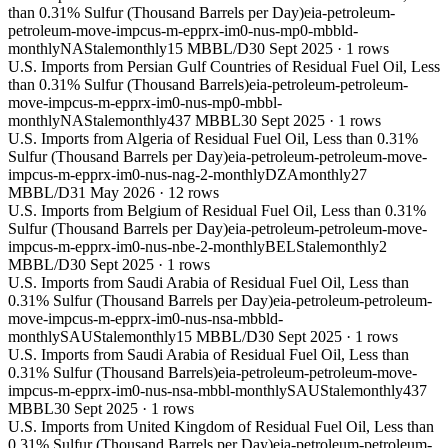
than 0.31% Sulfur (Thousand Barrels per Day)
eia-petroleum-
petroleum-move-impcus-m-epprx-im0-nus-mp0-mbbld-
monthly
NA
Stale
monthly
15 MBBL/D
30 Sept 2025
·
1
rows
U.S. Imports from Persian Gulf Countries of Residual Fuel Oil, Less
than 0.31% Sulfur (Thousand Barrels)
eia-petroleum-petroleum-
move-impcus-m-epprx-im0-nus-mp0-mbbl-
monthly
NA
Stale
monthly
437 MBBL
30 Sept 2025
·
1
rows
U.S. Imports from Algeria of Residual Fuel Oil, Less than 0.31%
Sulfur (Thousand Barrels per Day)
eia-petroleum-petroleum-move-
impcus-m-epprx-im0-nus-nag-2-monthly
DZA
monthly
27
MBBL/D
31 May 2026
·
12
rows
U.S. Imports from Belgium of Residual Fuel Oil, Less than 0.31%
Sulfur (Thousand Barrels per Day)
eia-petroleum-petroleum-move-
impcus-m-epprx-im0-nus-nbe-2-monthly
BEL
Stale
monthly
2
MBBL/D
30 Sept 2025
·
1
rows
U.S. Imports from Saudi Arabia of Residual Fuel Oil, Less than
0.31% Sulfur (Thousand Barrels per Day)
eia-petroleum-petroleum-
move-impcus-m-epprx-im0-nus-nsa-mbbld-
monthly
SAU
Stale
monthly
15 MBBL/D
30 Sept 2025
·
1
rows
U.S. Imports from Saudi Arabia of Residual Fuel Oil, Less than
0.31% Sulfur (Thousand Barrels)
eia-petroleum-petroleum-move-
impcus-m-epprx-im0-nus-nsa-mbbl-monthly
SAU
Stale
monthly
437
MBBL
30 Sept 2025
·
1
rows
U.S. Imports from United Kingdom of Residual Fuel Oil, Less than
0.31% Sulfur (Thousand Barrels per Day)
eia-petroleum-petroleum-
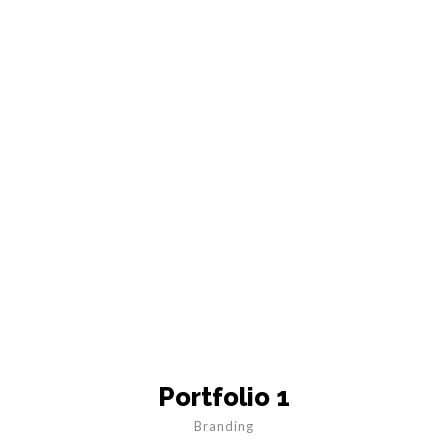
Portfolio 1
Branding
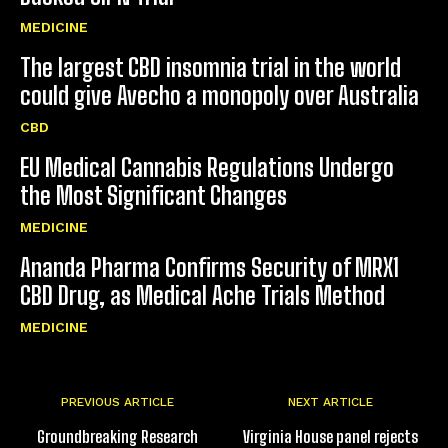
MEDICINE
The largest CBD insomnia trial in the world
could give Avecho a monopoly over Australia
CBD
EU Medical Cannabis Regulations Undergo
the Most Significant Changes
MEDICINE
Ananda Pharma Confirms Security of MRX1
CBD Drug, as Medical Ache Trials Method
MEDICINE
PREVIOUS ARTICLE
NEXT ARTICLE
Groundbreaking Research
Virginia House panel rejects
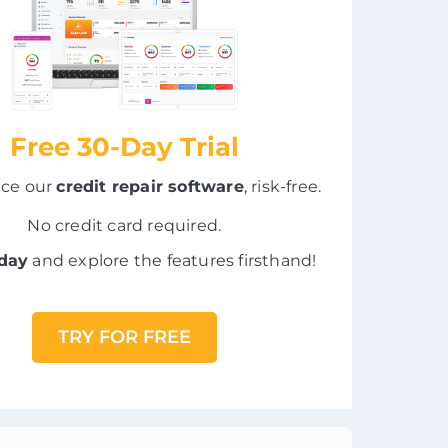
Free 30-Day Trial
nce our
credit repair software
, risk-free.
No credit card required.
oday
and explore the features firsthand!
TRY FOR FREE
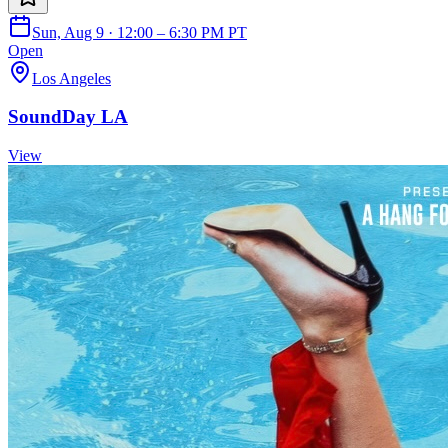
Sun, Aug 9 · 12:00 – 6:30 PM PT
Open
Los Angeles
SoundDay LA
View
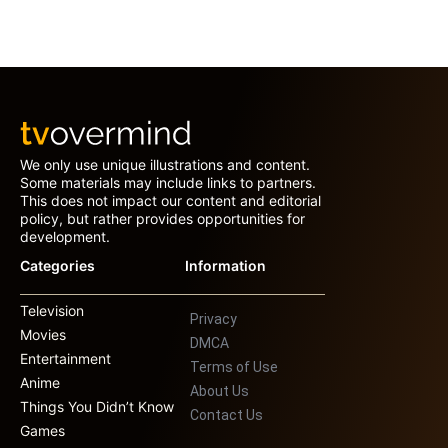
We only use unique illustrations and content.
Some materials may include links to partners.
This does not impact our content and editorial
policy, but rather provides opportunities for
development.
Categories
Information
Television
Privacy
Movies
DMCA
Entertainment
Terms of Use
Anime
About Us
Things You Didn’t Know
Contact Us
Games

• [Problem statement] Search the entries above for lines containing the word "Fuel", and copy each one.

• [Task result]
U.S. Imports from Persian Gulf Countries of Residual Fuel Oil, Less
U.S. Imports from Algeria of Residual Fuel Oil, Less than 0.31%
U.S. Imports from Belgium of Residual Fuel Oil, Less than 0.31%
U.S. Imports from Saudi Arabia of Residual Fuel Oil, Less than
U.S. Imports from Saudi Arabia of Residual Fuel Oil, Less than
U.S. Imports from United Kingdom of Residual Fuel Oil, Less than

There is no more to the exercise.